■ **Description of the task**
Please write out the records exactly.

■ **Source information**

□ □ □ □ □

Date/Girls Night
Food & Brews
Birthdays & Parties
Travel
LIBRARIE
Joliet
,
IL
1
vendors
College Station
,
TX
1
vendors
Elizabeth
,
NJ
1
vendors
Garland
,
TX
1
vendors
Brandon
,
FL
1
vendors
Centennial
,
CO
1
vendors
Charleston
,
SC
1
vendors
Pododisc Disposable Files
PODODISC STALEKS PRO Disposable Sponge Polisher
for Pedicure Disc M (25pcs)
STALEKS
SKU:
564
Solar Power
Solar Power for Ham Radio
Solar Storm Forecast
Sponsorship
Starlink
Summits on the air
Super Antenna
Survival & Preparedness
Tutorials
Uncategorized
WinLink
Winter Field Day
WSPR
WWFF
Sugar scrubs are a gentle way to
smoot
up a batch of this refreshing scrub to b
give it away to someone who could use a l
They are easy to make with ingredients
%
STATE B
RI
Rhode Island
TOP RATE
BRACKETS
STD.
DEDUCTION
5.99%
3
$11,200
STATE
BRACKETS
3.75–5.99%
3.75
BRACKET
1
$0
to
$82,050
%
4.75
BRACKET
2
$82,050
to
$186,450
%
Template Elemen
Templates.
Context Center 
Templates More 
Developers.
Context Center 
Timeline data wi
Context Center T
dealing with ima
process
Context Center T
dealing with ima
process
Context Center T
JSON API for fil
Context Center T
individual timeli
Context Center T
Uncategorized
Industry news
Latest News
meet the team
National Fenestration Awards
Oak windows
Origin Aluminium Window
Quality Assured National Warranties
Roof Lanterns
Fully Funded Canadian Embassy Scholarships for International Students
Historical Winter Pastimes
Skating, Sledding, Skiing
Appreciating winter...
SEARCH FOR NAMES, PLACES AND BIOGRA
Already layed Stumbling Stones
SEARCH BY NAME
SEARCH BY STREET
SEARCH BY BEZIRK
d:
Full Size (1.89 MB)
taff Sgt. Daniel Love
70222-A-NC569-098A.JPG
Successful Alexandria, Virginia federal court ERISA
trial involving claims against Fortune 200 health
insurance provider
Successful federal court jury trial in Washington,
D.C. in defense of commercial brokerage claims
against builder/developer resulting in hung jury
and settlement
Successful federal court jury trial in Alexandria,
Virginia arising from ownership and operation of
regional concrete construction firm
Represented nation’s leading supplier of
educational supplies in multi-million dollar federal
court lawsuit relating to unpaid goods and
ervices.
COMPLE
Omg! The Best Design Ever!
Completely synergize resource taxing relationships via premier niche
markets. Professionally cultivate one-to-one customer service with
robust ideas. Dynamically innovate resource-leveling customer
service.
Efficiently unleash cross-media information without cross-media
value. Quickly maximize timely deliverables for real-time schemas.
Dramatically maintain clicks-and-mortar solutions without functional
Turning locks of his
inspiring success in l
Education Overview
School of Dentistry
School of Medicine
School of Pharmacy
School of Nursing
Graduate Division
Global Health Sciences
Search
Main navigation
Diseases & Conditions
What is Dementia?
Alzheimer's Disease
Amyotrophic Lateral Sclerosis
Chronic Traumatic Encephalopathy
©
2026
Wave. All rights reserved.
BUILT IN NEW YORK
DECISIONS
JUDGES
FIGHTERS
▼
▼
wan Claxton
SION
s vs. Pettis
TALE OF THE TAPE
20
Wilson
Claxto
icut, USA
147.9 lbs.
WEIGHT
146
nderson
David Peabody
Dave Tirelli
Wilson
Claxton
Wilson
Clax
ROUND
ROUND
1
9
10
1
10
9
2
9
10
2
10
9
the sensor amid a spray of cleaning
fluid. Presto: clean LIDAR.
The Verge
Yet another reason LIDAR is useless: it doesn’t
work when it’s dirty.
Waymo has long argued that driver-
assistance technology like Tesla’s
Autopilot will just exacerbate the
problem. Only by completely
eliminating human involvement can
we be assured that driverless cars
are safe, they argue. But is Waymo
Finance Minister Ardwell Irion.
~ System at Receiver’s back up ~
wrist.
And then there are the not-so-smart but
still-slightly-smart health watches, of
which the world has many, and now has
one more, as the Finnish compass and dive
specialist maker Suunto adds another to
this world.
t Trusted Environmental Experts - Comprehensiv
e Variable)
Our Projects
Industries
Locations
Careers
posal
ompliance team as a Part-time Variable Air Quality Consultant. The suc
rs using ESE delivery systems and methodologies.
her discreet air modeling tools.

□ □ □ □ □

■ **Answer to the exercise**
Date/Girls Night
Food & Brews
Birthdays & Parties
Travel
LIBRARIE
Joliet
,
IL
1
vendors
College Station
,
TX
1
vendors
Elizabeth
,
NJ
1
vendors
Garland
,
TX
1
vendors
Brandon
,
FL
1
vendors
Centennial
,
CO
1
vendors
Charleston
,
SC
1
vendors
Pododisc Disposable Files
PODODISC STALEKS PRO Disposable Sponge Polisher
for Pedicure Disc M (25pcs)
STALEKS
SKU:
564
Solar Power
Solar Power for Ham Radio
Solar Storm Forecast
Sponsorship
Starlink
Summits on the air
Super Antenna
Survival & Preparedness
Tutorials
Uncategorized
WinLink
Winter Field Day
WSPR
WWFF
Sugar scrubs are a gentle way to
smoot
up a batch of this refreshing scrub to b
give it away to someone who could use a l
They are easy to make with ingredients
%
STATE B
RI
Rhode Island
TOP RATE
BRACKETS
STD.
DEDUCTION
5.99%
3
$11,200
STATE
BRACKETS
3.75–5.99%
3.75
BRACKET
1
$0
to
$82,050
%
4.75
BRACKET
2
$82,050
to
$186,450
%
Template Elemen
Templates.
Context Center 
Templates More 
Developers.
Context Center 
Timeline data wi
Context Center T
dealing with ima
process
Context Center T
dealing with ima
process
Context Center T
JSON API for fil
Context Center T
individual timeli
Context Center T
Uncategorized
Industry news
Latest News
meet the team
National Fenestration Awards
Oak windows
Origin Aluminium Window
Quality Assured National Warranties
Roof Lanterns
Fully Funded Canadian Embassy Scholarships for International Students
Historical Winter Pastimes
Skating, Sledding, Skiing
Appreciating winter...
SEARCH FOR NAMES, PLACES AND BIOGRA
Already layed Stumbling Stones
SEARCH BY NAME
SEARCH BY STREET
SEARCH BY BEZIRK
d:
Full Size (1.89 MB)
taff Sgt. Daniel Love
70222-A-NC569-098A.JPG
Successful Alexandria, Virginia federal court ERISA
trial involving claims against Fortune 200 health
insurance provider
Successful federal court jury trial in Washington,
D.C. in defense of commercial brokerage claims
against builder/developer resulting in hung jury
and settlement
Successful federal court jury trial in Alexandria,
Virginia arising from ownership and operation of
regional concrete construction firm
Represented nation’s leading supplier of
educational supplies in multi-million dollar federal
court lawsuit relating to unpaid goods and
ervices.
COMPLE
Omg! The Best Design Ever!
Completely synergize resource taxing relationships via premier niche
markets. Professionally cultivate one-to-one customer service with
robust ideas. Dynamically innovate resource-leveling customer
service.
Efficiently unleash cross-media information without cross-media
value. Quickly maximize timely deliverables for real-time schemas.
Dramatically maintain clicks-and-mortar solutions without functional
Turning locks of his
inspiring success in l
Education Overview
School of Dentistry
School of Medicine
School of Pharmacy
School of Nursing
Graduate Division
Global Health Sciences
Search
Main navigation
Diseases & Conditions
What is Dementia?
Alzheimer's Disease
Amyotrophic Lateral Sclerosis
Chronic Traumatic Encephalopathy
©
2026
Wave. All rights reserved.
BUILT IN NEW YORK
DECISIONS
JUDGES
FIGHTERS
▼
▼
wan Claxton
SION
s vs. Pettis
TALE OF THE TAPE
20
Wilson
Claxto
icut, USA
147.9 lbs.
WEIGHT
146
nderson
David Peabody
Dave Tirelli
Wilson
Claxton
Wilson
Clax
ROUND
ROUND
1
9
10
1
10
9
2
9
10
2
10
9
the sensor amid a spray of cleaning
fluid. Presto: clean LIDAR.
The Verge
Yet another reason LIDAR is useless: it doesn’t
work when it’s dirty.
Waymo has long argued that driver-
assistance technology like Tesla’s
Autopilot will just exacerbate the
problem. Only by completely
eliminating human involvement can
we be assured that driverless cars
are safe, they argue. But is Waymo
Finance Minister Ardwell Irion.
~ System at Receiver’s back up ~
wrist.
And then there are the not-so-smart but
still-slightly-smart health watches, of
which the world has many, and now has
one more, as the Finnish compass and dive
specialist maker Suunto adds another to
this world.
t Trusted Environmental Experts - Comprehensiv
e Variable)
Our Projects
Industries
Locations
Careers
posal
ompliance team as a Part-time Variable Air Quality Consultant. The suc
rs using ESE delivery systems and methodologies.
her discreet air modeling tools.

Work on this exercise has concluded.